*Entries shown*
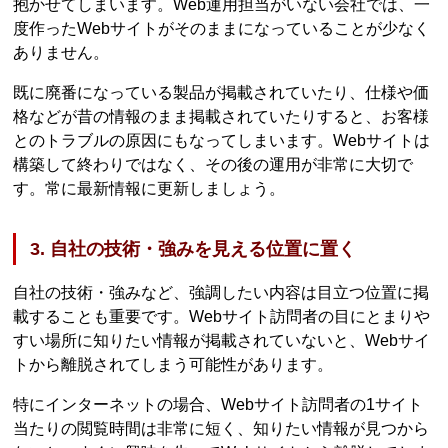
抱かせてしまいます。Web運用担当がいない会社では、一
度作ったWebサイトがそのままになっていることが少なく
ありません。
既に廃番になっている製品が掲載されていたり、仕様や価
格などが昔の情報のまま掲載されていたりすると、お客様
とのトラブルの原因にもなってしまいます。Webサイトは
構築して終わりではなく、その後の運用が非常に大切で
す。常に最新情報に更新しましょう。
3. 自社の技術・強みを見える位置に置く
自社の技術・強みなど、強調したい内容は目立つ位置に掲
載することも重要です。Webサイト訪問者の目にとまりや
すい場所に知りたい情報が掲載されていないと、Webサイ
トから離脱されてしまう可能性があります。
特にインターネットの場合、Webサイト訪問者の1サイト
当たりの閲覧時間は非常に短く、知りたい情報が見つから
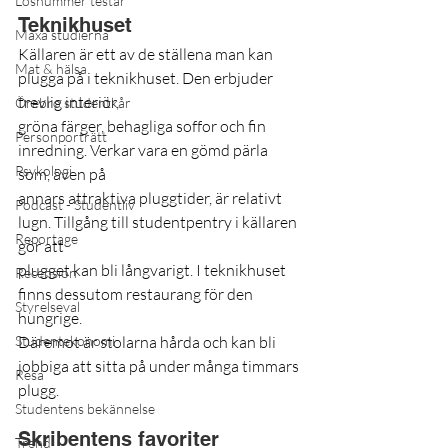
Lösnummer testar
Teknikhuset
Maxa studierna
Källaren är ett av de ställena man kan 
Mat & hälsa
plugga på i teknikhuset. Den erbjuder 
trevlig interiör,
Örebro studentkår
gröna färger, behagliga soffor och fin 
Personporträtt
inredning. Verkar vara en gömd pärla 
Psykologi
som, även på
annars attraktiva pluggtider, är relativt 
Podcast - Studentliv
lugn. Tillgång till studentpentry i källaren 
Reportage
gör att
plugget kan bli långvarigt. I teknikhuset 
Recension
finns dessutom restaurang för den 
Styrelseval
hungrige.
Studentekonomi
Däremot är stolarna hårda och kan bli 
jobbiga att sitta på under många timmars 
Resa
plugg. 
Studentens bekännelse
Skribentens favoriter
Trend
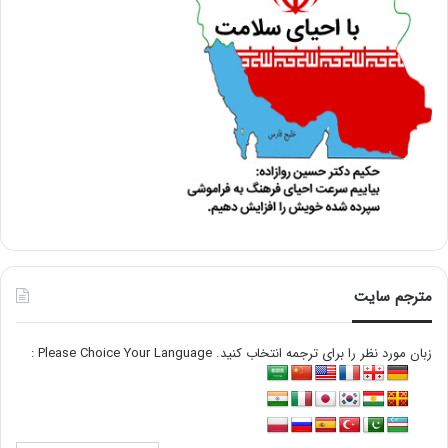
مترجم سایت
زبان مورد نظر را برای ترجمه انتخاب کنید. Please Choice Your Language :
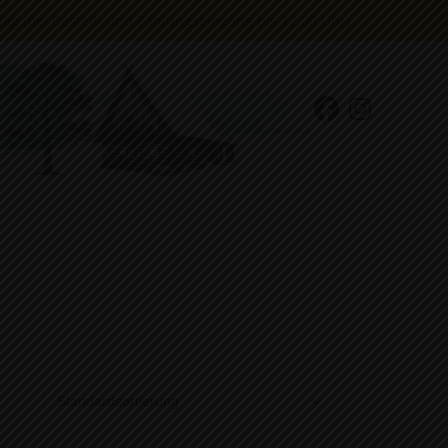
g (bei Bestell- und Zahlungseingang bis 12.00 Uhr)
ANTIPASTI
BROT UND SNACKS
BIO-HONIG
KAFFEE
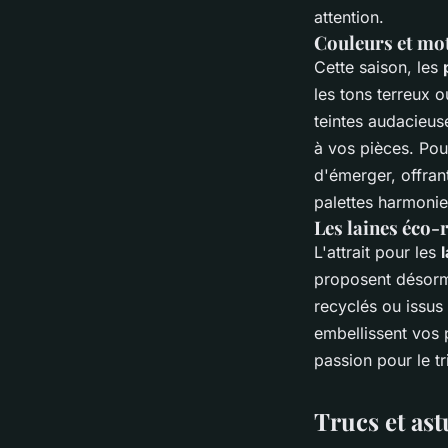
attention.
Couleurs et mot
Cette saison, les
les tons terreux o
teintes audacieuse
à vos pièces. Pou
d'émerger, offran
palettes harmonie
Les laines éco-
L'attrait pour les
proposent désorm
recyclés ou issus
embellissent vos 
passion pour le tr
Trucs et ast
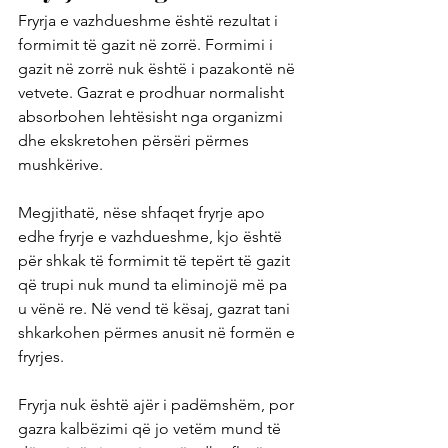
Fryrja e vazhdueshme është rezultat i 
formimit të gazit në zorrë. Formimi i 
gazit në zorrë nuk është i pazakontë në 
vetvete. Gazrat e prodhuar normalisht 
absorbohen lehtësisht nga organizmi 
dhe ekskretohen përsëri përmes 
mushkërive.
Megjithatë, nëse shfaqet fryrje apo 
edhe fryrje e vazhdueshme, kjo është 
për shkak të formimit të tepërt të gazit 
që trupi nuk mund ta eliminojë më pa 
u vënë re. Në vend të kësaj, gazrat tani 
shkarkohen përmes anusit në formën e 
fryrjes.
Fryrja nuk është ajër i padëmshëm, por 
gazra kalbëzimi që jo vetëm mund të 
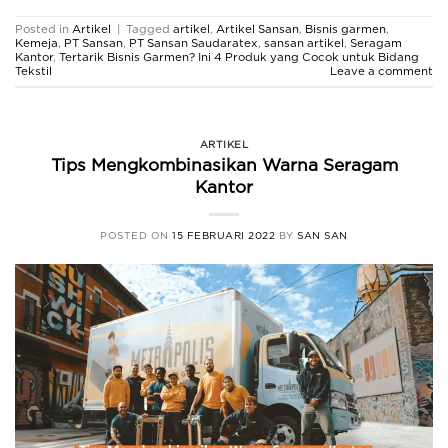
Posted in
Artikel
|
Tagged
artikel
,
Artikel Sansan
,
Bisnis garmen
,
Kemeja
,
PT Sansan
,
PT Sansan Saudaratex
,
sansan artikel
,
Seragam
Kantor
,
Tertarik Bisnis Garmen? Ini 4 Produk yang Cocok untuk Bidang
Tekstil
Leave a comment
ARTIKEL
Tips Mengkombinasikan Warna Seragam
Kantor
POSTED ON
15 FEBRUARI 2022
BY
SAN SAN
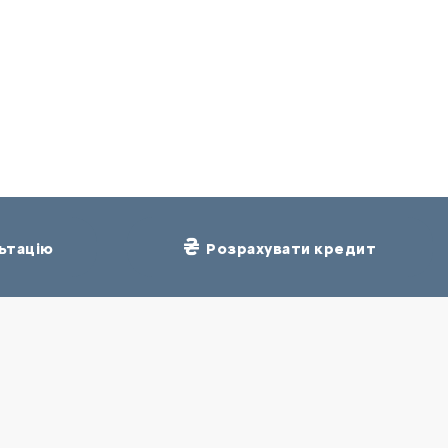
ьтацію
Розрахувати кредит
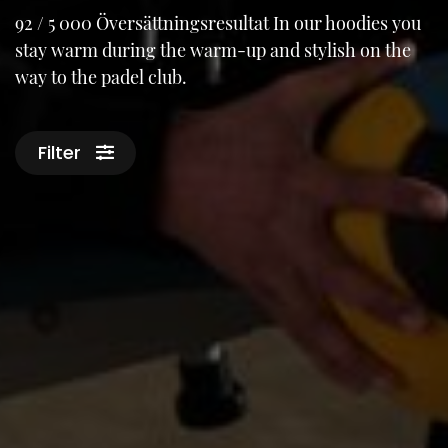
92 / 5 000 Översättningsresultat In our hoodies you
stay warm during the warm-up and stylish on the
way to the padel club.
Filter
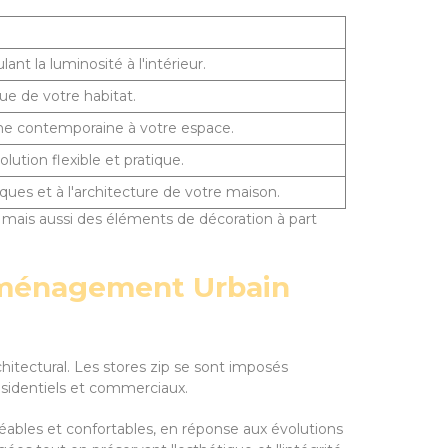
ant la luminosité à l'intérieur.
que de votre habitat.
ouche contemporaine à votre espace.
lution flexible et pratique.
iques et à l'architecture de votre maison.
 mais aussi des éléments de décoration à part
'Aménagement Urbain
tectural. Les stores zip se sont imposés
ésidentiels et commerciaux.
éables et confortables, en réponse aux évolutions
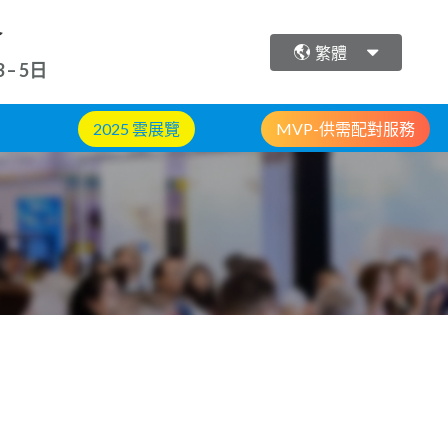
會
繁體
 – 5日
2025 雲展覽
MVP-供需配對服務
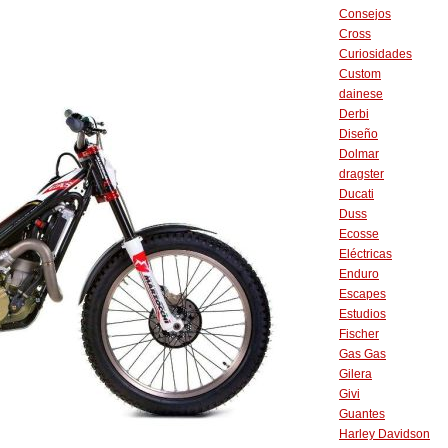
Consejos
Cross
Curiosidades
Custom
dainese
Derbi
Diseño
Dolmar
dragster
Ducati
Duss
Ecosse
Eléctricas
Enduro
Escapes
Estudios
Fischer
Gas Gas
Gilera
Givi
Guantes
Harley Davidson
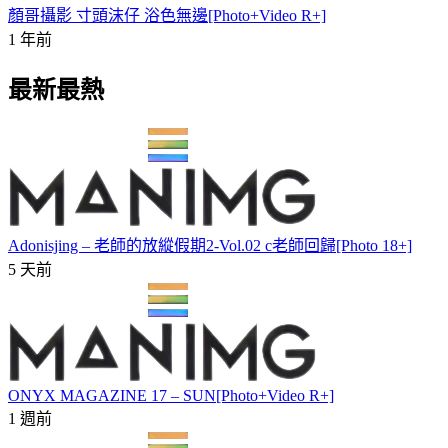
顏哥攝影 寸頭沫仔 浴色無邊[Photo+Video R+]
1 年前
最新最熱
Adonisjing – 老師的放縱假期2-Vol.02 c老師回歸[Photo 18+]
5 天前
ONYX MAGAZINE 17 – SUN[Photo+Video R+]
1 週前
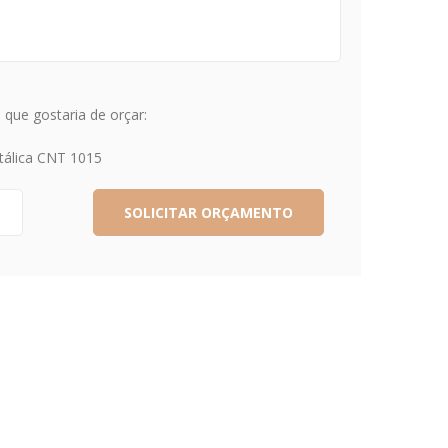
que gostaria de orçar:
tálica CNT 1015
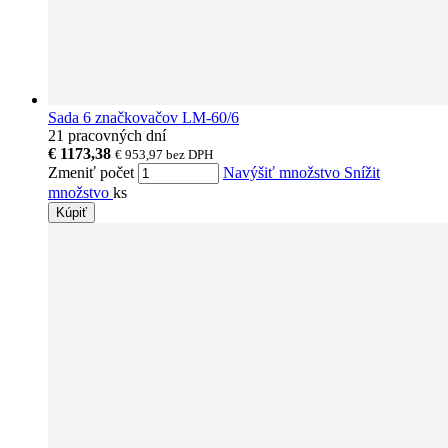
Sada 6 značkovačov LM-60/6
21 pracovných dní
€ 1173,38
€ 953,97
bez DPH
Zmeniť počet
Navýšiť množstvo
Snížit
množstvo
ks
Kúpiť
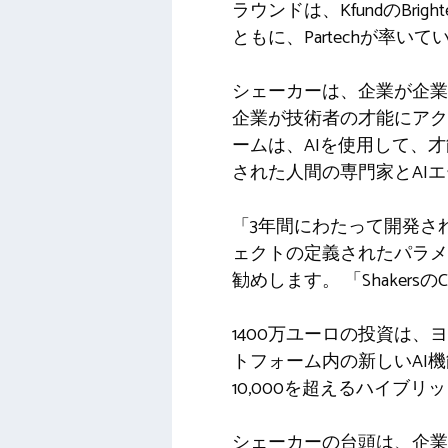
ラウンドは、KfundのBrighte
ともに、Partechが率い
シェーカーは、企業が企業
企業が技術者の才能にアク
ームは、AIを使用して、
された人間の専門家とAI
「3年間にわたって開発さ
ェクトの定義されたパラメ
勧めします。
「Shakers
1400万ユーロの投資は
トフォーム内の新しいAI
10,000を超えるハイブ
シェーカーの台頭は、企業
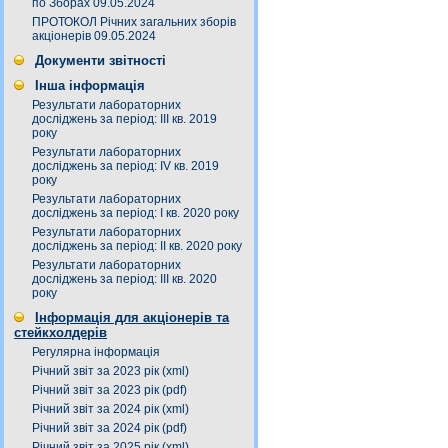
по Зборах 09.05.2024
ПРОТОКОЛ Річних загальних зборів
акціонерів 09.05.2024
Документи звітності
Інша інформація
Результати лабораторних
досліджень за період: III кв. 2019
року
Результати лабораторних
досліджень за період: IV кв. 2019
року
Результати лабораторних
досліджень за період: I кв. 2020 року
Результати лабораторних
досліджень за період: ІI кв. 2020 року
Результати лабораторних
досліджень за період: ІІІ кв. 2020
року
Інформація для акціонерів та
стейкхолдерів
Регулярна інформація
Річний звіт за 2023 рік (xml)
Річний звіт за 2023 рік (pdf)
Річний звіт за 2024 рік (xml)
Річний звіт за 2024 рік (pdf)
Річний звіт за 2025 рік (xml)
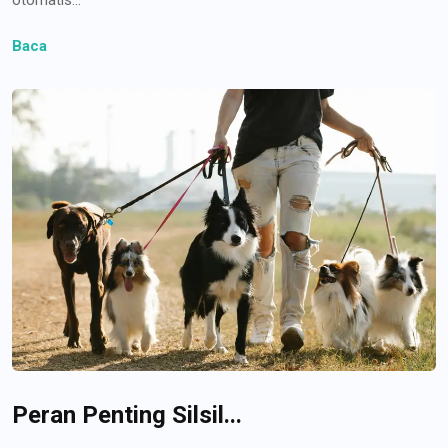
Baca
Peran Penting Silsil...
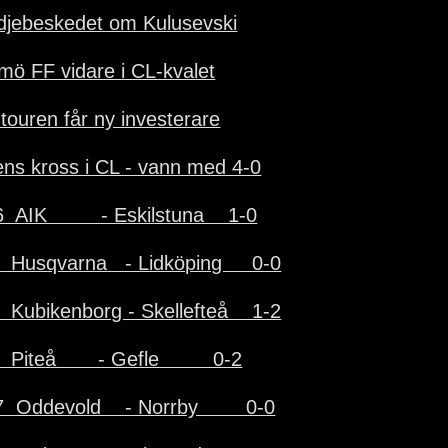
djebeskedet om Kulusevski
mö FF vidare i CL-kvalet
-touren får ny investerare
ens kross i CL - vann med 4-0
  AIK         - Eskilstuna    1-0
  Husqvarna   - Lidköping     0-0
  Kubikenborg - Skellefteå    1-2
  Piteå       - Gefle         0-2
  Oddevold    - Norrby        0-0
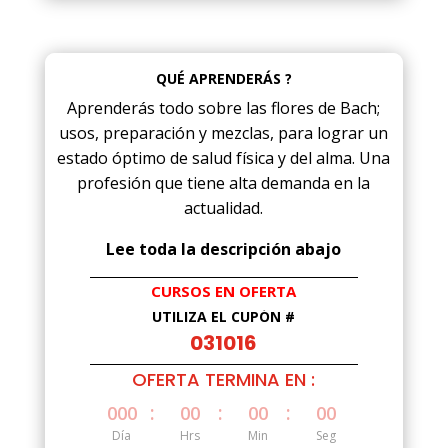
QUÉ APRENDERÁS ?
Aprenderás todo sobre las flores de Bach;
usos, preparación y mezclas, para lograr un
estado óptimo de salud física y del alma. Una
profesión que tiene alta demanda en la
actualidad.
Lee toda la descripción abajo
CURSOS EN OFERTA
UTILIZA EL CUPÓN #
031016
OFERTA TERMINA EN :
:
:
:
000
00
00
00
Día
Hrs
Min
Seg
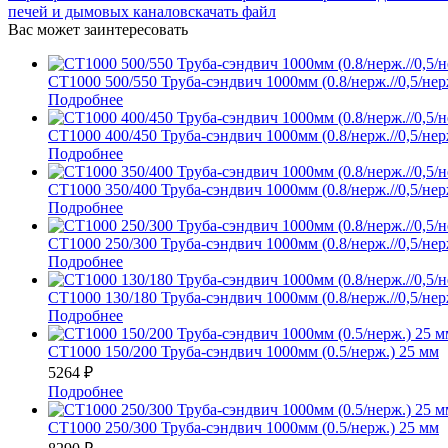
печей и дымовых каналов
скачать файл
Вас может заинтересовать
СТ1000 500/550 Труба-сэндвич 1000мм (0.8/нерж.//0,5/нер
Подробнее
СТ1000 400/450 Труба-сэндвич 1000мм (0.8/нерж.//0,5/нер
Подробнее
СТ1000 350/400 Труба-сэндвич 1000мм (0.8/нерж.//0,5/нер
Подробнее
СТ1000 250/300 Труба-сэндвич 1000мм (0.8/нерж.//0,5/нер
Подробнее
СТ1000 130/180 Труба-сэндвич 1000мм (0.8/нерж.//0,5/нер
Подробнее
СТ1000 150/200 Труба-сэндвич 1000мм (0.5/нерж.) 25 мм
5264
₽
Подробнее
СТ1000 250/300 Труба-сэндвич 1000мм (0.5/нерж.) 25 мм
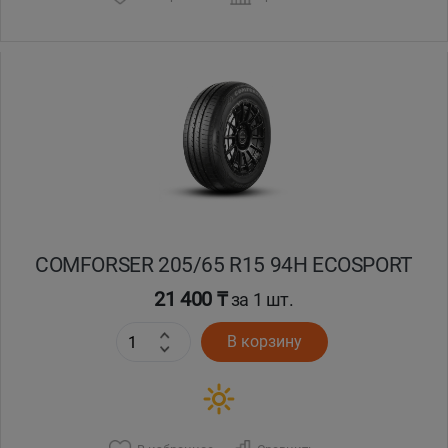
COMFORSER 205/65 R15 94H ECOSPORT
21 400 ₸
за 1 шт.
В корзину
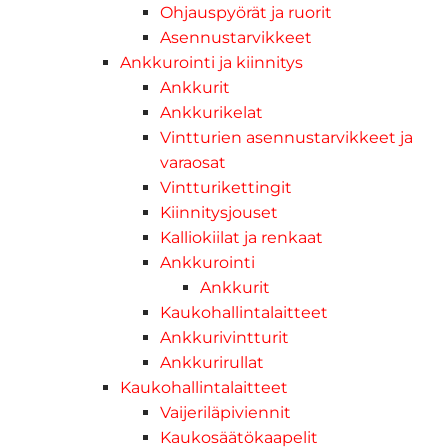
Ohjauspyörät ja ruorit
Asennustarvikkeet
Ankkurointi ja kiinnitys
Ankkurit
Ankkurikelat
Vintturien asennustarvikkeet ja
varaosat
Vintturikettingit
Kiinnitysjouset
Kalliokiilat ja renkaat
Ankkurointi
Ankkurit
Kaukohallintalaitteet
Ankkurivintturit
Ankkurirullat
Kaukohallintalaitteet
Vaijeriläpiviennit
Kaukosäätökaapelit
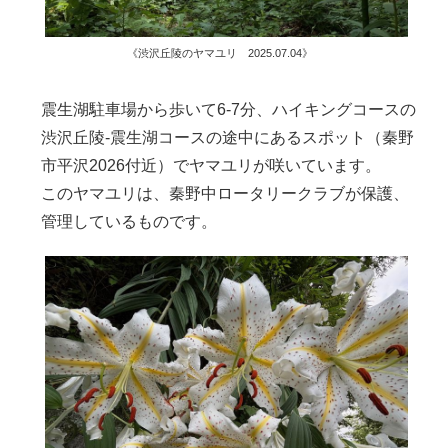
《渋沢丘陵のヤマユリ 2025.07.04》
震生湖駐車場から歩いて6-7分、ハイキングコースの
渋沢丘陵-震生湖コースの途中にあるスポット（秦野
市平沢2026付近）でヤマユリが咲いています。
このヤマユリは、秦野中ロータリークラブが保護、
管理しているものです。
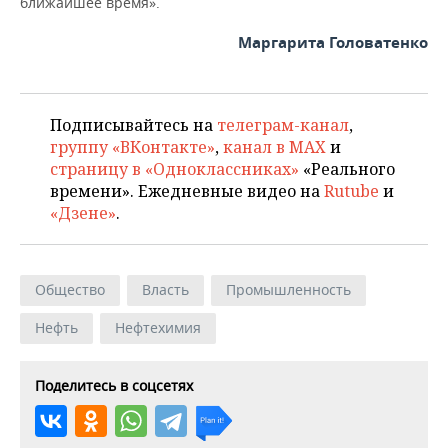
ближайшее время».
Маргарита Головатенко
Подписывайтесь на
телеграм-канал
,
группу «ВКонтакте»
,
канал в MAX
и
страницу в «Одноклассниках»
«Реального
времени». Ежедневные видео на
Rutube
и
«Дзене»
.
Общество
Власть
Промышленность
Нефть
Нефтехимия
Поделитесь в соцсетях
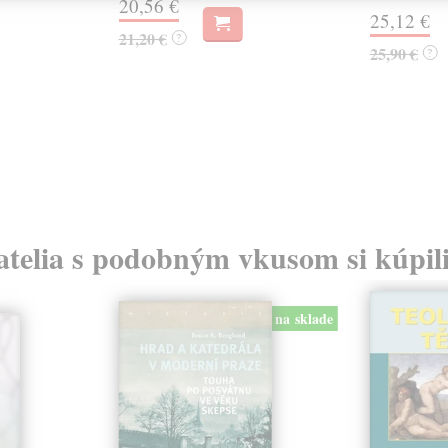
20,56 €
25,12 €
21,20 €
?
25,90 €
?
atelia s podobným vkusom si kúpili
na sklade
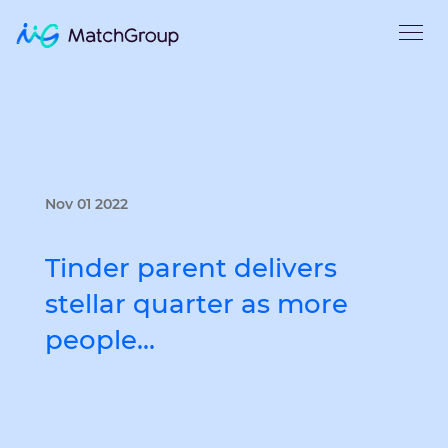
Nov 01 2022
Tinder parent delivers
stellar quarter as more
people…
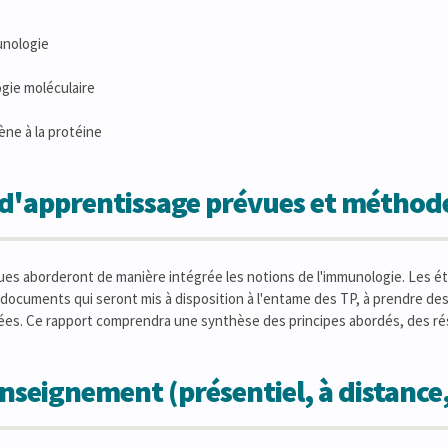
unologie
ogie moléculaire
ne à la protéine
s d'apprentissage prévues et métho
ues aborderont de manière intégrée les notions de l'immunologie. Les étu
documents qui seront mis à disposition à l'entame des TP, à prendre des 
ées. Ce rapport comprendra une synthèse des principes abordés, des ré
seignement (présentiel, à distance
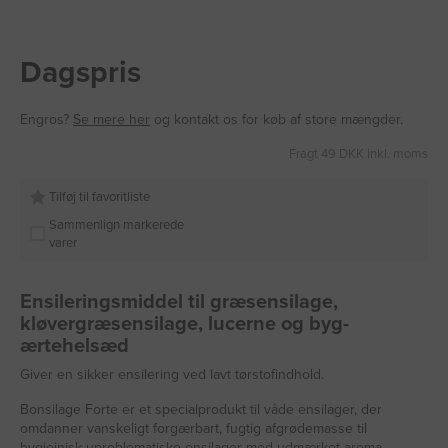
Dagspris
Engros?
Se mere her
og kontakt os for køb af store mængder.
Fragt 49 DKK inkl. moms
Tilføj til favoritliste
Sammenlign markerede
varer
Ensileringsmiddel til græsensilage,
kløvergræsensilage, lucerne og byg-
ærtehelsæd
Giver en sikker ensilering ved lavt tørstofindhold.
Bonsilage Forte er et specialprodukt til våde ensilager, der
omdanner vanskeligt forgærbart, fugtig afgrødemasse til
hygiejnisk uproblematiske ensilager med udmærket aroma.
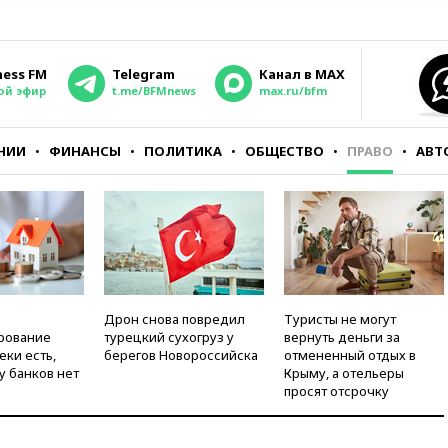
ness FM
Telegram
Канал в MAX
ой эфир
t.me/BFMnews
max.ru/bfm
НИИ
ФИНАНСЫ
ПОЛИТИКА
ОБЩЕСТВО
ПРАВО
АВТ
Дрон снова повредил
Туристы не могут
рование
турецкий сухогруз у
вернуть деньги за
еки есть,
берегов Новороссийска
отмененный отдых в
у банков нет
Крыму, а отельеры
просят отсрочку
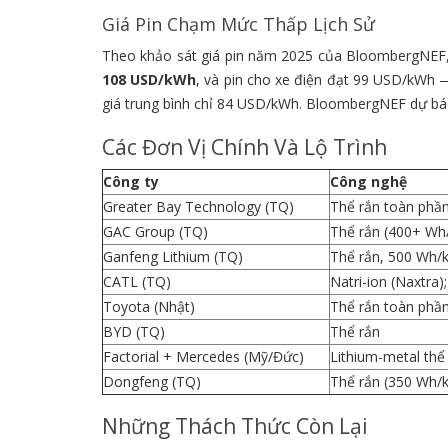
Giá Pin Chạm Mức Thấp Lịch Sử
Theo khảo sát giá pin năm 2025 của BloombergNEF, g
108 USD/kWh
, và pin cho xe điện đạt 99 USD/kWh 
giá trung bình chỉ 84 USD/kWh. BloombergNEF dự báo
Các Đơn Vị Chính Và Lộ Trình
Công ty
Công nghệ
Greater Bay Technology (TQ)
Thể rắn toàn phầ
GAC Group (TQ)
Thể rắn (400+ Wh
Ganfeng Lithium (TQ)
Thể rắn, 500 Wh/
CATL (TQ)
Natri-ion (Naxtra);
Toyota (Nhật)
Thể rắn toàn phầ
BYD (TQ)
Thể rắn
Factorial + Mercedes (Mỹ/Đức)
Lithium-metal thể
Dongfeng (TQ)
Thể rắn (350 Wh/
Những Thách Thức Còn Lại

*Aim of the task*
Every line containing the word "Seragam" must be copied from the material above.

*Answer area*
Seragam
Tips Mengkombinasikan Warna Seragam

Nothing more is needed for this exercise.